◆ What the task asks
For the records below, tally the lines that include the word "your" and give only the tally.

◆ Recorded information

--

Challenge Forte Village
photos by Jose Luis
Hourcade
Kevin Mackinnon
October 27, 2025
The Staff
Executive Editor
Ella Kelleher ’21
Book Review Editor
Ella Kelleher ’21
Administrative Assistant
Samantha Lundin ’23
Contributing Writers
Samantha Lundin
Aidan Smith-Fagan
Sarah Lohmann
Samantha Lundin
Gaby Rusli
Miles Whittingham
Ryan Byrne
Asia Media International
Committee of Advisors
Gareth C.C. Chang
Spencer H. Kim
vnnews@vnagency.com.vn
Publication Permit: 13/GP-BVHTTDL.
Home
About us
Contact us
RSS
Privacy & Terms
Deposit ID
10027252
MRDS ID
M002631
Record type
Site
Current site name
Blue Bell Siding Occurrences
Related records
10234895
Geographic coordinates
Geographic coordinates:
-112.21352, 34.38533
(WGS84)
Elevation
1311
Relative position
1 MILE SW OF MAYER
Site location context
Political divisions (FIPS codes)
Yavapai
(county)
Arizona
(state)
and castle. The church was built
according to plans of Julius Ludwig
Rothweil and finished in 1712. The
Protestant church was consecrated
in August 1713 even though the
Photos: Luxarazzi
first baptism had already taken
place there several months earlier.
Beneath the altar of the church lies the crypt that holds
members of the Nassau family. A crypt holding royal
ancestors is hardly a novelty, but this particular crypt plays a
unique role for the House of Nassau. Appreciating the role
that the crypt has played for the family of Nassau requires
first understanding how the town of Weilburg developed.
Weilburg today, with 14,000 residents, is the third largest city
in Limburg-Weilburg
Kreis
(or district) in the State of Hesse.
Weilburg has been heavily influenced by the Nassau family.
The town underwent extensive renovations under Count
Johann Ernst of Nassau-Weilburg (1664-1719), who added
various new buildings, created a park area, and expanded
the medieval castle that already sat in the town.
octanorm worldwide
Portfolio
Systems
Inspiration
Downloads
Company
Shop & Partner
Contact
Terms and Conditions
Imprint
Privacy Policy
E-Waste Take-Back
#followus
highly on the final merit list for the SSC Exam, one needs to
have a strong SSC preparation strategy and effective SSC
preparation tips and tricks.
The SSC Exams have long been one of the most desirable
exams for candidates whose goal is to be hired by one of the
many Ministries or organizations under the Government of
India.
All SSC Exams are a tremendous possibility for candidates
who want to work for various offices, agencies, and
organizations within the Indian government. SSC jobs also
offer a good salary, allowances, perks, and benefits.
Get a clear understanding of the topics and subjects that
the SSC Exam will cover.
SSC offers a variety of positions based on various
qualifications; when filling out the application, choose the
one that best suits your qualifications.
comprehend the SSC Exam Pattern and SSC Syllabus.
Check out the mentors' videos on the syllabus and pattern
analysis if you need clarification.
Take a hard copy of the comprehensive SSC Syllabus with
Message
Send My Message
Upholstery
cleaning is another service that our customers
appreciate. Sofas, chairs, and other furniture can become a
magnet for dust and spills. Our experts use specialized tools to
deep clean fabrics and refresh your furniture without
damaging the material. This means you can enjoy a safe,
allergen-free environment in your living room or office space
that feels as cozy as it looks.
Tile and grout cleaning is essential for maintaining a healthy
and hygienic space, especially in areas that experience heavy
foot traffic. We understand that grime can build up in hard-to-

--

◆ Exercise output
3